** Saved entries **
•••

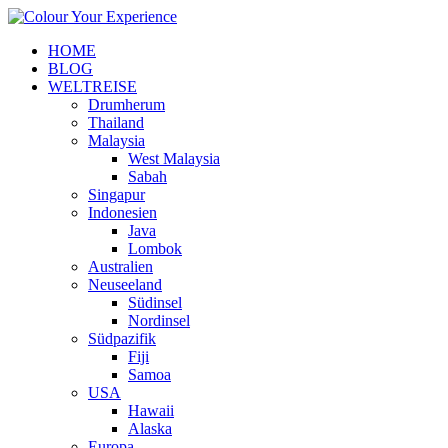
HOME
BLOG
WELTREISE
Drumherum
Thailand
Malaysia
West Malaysia
Sabah
Singapur
Indonesien
Java
Lombok
Australien
Neuseeland
Südinsel
Nordinsel
Südpazifik
Fiji
Samoa
USA
Hawaii
Alaska
Europa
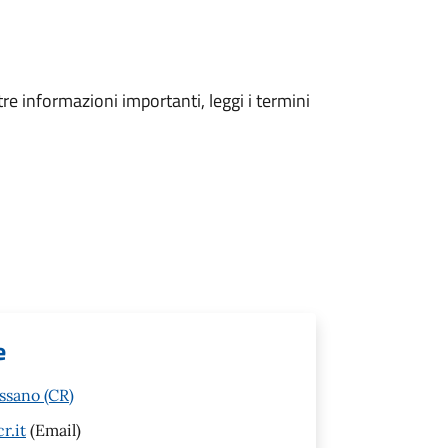
tre informazioni importanti, leggi i termini
e
ssano (CR)
r.it
(Email)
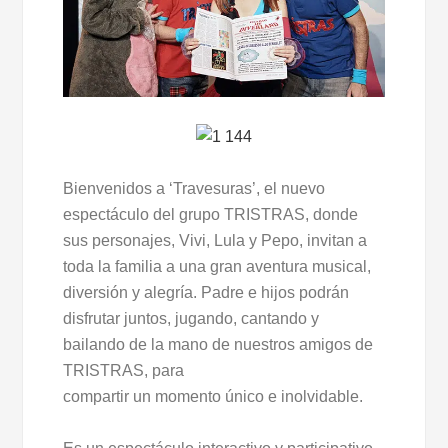
Bienvenidos a ‘Travesuras’, el nuevo
espectáculo del grupo TRISTRAS, donde
sus personajes, Vivi, Lula y Pepo, invitan a
toda la familia a una gran aventura musical,
diversión y alegría. Padre e hijos podrán
disfrutar juntos, jugando, cantando y
bailando de la mano de nuestros amigos de
TRISTRAS, para
compartir un momento único e inolvidable.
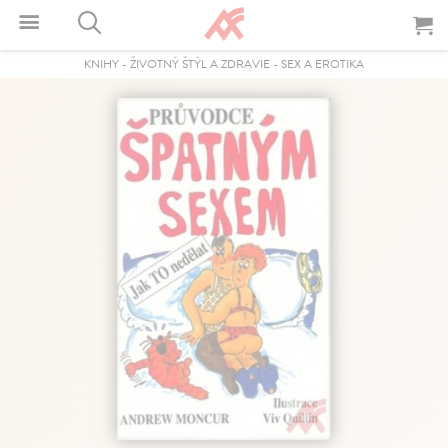
KNIHY
-
ŽIVOTNÝ ŠTÝL A ZDRAVIE
-
SEX A EROTIKA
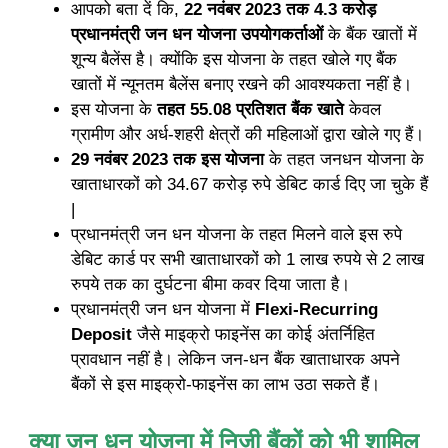
आपको बता दें कि,
22 नवंबर 2023 तक 4.3 करोड़
प्रधानमंत्री जन धन योजना उपयोगकर्ताओं
के बैंक खातों में
शून्य बैलेंस है। क्योंकि इस योजना के तहत खोले गए बैंक
खातों में न्यूनतम बैलेंस बनाए रखने की आवश्यकता नहीं है।
इस योजना के
तहत 55.08 प्रतिशत बैंक खाते
केवल
ग्रामीण और अर्ध-शहरी क्षेत्रों की महिलाओं द्वारा खोले गए हैं।
29 नवंबर 2023 तक इस योजना
के तहत जनधन योजना के
खाताधारकों को 34.67 करोड़ रुपे डेबिट कार्ड दिए जा चुके हैं
|
प्रधानमंत्री जन धन योजना के तहत मिलने वाले इस रुपे
डेबिट कार्ड पर सभी खाताधारकों को 1 लाख रुपये से 2 लाख
रुपये तक का दुर्घटना बीमा कवर दिया जाता है।
प्रधानमंत्री जन धन योजना में
Flexi-Recurring
Deposit
जैसे माइक्रो फाइनेंस का कोई अंतर्निहित
प्रावधान नहीं है। लेकिन जन-धन बैंक खाताधारक अपने
बैंकों से इस माइक्रो-फाइनेंस का लाभ उठा सकते हैं।
क्या जन धन योजना में निजी बैंकों को भी शामिल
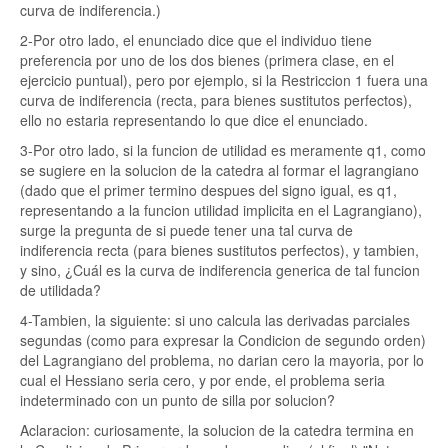
curva de indiferencia.)
2-Por otro lado, el enunciado dice que el individuo tiene
preferencia por uno de los dos bienes (primera clase, en el
ejercicio puntual), pero por ejemplo, si la Restriccion 1 fuera una
curva de indiferencia (recta, para bienes sustitutos perfectos),
ello no estaria representando lo que dice el enunciado.
3-Por otro lado, si la funcion de utilidad es meramente q1, como
se sugiere en la solucion de la catedra al formar el lagrangiano
(dado que el primer termino despues del signo igual, es q1,
representando a la funcion utilidad implicita en el Lagrangiano),
surge la pregunta de si puede tener una tal curva de
indiferencia recta (para bienes sustitutos perfectos), y tambien,
y sino, ¿Cuál es la curva de indiferencia generica de tal funcion
de utilidada?
4-Tambien, la siguiente: si uno calcula las derivadas parciales
segundas (como para expresar la Condicion de segundo orden)
del Lagrangiano del problema, no darian cero la mayoria, por lo
cual el Hessiano seria cero, y por ende, el problema seria
indeterminado con un punto de silla por solucion?
Aclaracion: curiosamente, la solucion de la catedra termina en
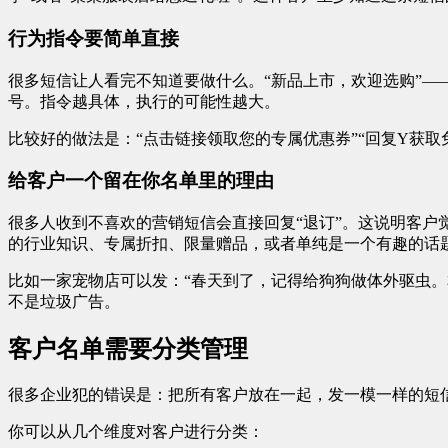
行为指令要简单直接
很多短信让人看完不知道要做什么。“新品上市，欢迎选购”
号。指令越具体，执行的可能性越大。
比较好的做法是：“点击链接领取您的专属优惠券”“回复Y获取
给客户一个留在你名单里的理由
很多人收到不喜欢的营销短信会直接回复“退订”。这说明客户
的行业知识、专属折扣、限量赠品，或者单纯是一个有趣的话
比如一家宠物店可以发：“春天到了，记得给狗狗做体外驱虫。
不是垃圾广告。
客户名单需要分类管理
很多企业犯的错误是：把所有客户放在一起，发一模一样的短
你可以从几个维度对客户进行分类：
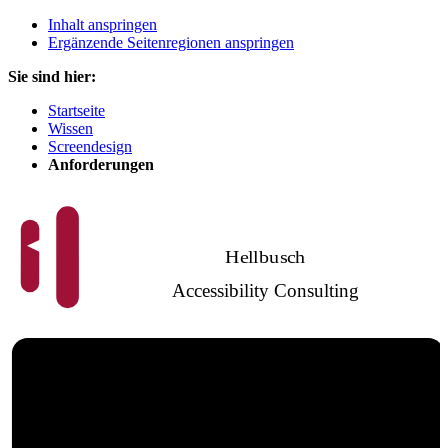
Inhalt anspringen
Ergänzende Seitenregionen anspringen
Sie sind hier:
Startseite
Wissen
Screendesign
Anforderungen
Hellbusch
Accessibility Consulting
Barrierefreies
Webdesign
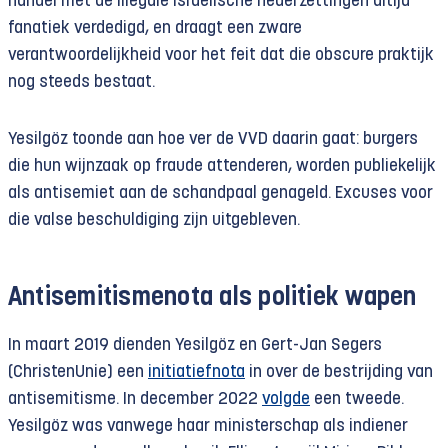
handel met de illegale Israëlische nederzettingen altijd
fanatiek verdedigd, en draagt een zware
verantwoordelijkheid voor het feit dat die obscure praktijk
nog steeds bestaat.
Yesilgöz toonde aan hoe ver de VVD daarin gaat: burgers
die hun wijnzaak op fraude attenderen, worden publiekelijk
als antisemiet aan de schandpaal genageld. Excuses voor
die valse beschuldiging zijn uitgebleven.
Antisemitismenota als politiek wapen
In maart 2019 dienden Yesilgöz en Gert-Jan Segers
(ChristenUnie) een
initiatiefnota
in over de bestrijding van
antisemitisme. In december 2022
volgde
een tweede.
Yesilgöz was vanwege haar ministerschap als indiener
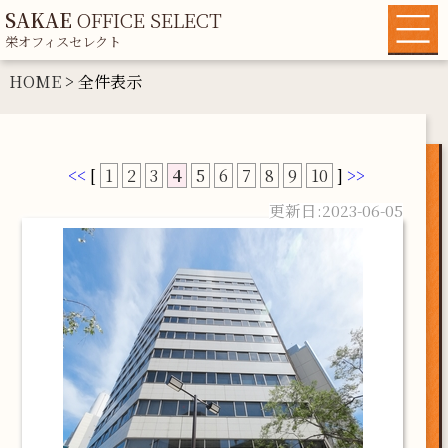
SAKAE
OFFICE SELECT
栄オフィスセレクト
HOME
HOME
> 全件表示
物件一覧
各種条件から探す
<<
[
1
2
3
4
5
6
7
8
9
10
]
>>
地域情報
2023-06-05
運営者情報
マイリスト
お問い合わせ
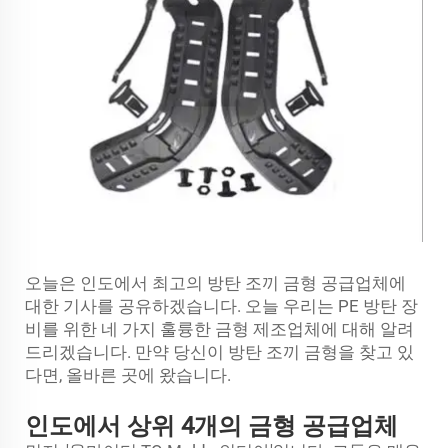
오늘은 인도에서 최고의 방탄 조끼 금형 공급업체에
대한 기사를 공유하겠습니다. 오늘 우리는 PE 방탄 장
비를 위한 네 가지 훌륭한 금형 제조업체에 대해 알려
드리겠습니다. 만약 당신이 방탄 조끼 금형을 찾고 있
다면, 올바른 곳에 왔습니다.
인도에서 상위 4개의 금형 공급업체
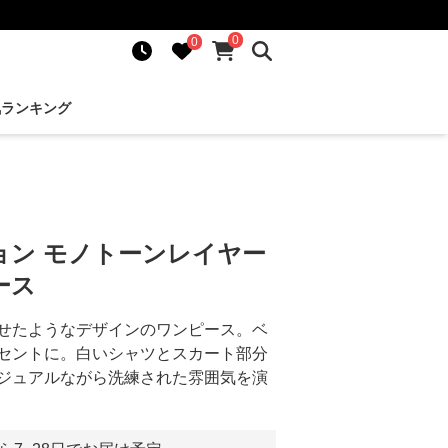
0
0
気ランキング
ョン モノトーンレイヤー
ース
せたようなデザインのワンピース。ベ
セントに。白いシャツとスカート部分
ジュアルながら洗練された雰囲気を演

•••

** Work task **
Find the lines in the data that include "indiferencia", then copy each of them.

** Response **
curva de indiferencia.)
curva de indiferencia (recta, para bienes sustitutos perfectos),
indiferencia recta (para bienes sustitutos perfectos), y tambien,
y sino, ¿Cuál es la curva de indiferencia generica de tal funcion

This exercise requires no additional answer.